[Stored data entries]
-=-=-

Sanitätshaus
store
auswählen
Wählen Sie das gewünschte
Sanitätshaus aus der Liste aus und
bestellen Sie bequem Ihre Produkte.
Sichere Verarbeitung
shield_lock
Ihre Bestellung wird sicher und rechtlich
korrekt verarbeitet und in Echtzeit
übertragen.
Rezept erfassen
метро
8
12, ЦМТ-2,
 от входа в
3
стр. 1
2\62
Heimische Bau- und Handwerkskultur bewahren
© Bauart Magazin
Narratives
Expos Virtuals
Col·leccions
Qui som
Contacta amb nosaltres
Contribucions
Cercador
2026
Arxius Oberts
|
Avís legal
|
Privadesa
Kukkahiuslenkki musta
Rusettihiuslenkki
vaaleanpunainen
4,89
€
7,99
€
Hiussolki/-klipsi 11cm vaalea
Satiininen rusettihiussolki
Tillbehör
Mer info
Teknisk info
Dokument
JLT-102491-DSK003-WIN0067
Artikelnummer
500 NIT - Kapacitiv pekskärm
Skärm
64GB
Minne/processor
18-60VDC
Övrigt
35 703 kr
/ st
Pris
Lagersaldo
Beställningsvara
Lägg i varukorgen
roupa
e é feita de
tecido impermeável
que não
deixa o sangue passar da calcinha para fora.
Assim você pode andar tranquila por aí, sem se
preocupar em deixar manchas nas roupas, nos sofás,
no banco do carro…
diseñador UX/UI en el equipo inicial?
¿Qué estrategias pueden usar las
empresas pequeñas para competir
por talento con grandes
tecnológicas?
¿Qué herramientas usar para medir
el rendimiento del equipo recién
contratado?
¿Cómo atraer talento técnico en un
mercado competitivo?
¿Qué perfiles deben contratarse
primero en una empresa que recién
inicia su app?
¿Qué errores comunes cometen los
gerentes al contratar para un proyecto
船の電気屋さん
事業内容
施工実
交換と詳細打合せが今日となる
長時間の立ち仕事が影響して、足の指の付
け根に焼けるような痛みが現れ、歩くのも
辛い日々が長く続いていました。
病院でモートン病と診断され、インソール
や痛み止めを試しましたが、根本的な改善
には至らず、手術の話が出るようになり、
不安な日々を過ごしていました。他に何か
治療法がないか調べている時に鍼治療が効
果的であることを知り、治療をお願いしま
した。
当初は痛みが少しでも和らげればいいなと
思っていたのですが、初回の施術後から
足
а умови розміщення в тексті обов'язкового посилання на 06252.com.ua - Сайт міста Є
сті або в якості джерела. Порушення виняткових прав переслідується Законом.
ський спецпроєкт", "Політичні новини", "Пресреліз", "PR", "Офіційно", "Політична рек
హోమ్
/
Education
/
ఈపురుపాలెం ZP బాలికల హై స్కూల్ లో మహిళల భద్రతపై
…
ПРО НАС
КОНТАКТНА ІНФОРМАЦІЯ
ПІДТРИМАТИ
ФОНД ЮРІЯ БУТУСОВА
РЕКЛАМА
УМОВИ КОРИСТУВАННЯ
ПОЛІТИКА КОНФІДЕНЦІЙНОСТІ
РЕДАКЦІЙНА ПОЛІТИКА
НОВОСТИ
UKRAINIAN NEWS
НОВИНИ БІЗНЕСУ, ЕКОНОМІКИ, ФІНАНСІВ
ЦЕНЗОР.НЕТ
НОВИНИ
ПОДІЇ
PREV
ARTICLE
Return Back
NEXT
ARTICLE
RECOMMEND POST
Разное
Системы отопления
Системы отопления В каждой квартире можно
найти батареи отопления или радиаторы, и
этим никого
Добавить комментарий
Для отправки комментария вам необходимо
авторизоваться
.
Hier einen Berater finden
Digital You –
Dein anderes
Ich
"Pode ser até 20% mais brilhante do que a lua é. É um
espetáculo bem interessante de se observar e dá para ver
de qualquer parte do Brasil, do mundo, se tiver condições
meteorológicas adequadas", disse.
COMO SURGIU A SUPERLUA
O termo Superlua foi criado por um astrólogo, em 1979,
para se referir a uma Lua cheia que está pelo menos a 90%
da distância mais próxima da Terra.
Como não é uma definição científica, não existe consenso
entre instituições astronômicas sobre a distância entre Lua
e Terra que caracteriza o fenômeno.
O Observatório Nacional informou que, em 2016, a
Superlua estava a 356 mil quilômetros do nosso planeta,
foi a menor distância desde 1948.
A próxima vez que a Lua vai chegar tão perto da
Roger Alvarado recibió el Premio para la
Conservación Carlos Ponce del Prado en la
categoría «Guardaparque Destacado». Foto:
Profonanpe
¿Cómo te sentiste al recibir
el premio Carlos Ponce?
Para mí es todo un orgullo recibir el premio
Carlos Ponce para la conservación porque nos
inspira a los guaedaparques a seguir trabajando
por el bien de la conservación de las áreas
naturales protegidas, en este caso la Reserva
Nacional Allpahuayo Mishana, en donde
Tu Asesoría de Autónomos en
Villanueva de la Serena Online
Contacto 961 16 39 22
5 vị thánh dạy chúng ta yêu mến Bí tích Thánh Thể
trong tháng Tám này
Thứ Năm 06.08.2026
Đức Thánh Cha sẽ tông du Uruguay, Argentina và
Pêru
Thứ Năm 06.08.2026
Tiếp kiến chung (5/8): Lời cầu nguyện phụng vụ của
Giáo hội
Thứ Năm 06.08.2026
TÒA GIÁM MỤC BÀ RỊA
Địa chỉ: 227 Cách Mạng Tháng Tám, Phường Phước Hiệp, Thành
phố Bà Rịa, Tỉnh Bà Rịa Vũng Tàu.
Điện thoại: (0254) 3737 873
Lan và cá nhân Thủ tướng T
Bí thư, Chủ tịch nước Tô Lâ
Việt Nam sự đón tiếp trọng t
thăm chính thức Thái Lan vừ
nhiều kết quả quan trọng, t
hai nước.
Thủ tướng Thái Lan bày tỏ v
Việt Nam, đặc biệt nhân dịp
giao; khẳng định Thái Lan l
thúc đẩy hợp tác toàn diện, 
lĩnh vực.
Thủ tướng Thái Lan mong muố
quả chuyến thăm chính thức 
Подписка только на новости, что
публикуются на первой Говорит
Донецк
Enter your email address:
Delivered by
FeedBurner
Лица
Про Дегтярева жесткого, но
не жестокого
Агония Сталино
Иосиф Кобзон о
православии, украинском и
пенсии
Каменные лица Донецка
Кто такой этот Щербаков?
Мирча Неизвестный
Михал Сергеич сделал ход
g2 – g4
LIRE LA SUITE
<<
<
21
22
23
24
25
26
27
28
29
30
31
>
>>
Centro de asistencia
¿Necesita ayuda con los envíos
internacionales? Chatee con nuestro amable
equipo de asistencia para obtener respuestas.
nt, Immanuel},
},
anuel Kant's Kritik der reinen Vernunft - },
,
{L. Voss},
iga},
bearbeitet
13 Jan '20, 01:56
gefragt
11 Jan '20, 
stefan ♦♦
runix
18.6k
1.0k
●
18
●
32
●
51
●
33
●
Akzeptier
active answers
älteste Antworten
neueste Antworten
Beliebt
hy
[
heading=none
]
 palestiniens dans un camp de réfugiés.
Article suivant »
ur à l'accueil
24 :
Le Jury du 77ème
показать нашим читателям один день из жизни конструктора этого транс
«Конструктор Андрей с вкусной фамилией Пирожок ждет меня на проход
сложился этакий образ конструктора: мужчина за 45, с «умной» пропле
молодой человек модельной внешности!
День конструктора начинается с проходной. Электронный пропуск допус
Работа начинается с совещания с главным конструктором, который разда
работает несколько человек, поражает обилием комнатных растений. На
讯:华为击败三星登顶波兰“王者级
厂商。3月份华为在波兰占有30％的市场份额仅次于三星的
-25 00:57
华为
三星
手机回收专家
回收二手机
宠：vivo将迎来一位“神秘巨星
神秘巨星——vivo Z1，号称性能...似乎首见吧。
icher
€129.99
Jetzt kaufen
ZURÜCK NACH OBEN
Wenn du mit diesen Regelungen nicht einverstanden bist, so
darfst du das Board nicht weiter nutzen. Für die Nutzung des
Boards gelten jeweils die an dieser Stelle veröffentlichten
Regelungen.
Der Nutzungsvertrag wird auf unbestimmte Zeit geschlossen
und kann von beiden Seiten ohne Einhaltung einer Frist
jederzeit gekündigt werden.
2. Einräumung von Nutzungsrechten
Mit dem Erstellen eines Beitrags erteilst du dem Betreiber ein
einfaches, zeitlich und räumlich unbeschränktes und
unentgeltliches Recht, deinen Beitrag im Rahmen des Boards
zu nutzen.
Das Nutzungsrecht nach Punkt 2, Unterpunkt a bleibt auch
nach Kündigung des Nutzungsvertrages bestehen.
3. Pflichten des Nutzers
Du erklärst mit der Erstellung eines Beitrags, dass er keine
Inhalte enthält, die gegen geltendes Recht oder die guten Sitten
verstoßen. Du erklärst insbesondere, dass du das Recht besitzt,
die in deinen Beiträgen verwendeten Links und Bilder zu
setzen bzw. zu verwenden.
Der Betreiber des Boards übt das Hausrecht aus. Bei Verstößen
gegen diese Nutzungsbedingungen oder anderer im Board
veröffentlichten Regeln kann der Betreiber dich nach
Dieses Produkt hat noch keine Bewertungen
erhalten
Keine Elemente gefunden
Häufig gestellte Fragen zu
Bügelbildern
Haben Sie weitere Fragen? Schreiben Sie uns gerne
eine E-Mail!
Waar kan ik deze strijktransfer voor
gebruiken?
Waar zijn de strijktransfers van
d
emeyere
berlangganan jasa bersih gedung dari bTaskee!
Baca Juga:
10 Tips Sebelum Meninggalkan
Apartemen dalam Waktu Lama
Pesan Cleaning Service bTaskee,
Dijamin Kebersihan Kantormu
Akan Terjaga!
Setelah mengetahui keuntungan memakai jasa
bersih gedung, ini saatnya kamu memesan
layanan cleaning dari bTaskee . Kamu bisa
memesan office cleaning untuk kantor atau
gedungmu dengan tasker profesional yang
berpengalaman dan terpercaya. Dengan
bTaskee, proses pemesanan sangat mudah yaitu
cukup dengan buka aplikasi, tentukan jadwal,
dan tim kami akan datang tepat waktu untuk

-=-=-

▶ Aim of the exercise
When the word "Ihre" shows up in a line of the entries, pull that line out.

▶ Written reply
bestellen Sie bequem Ihre Produkte.
Ihre Bestellung wird sicher und rechtlich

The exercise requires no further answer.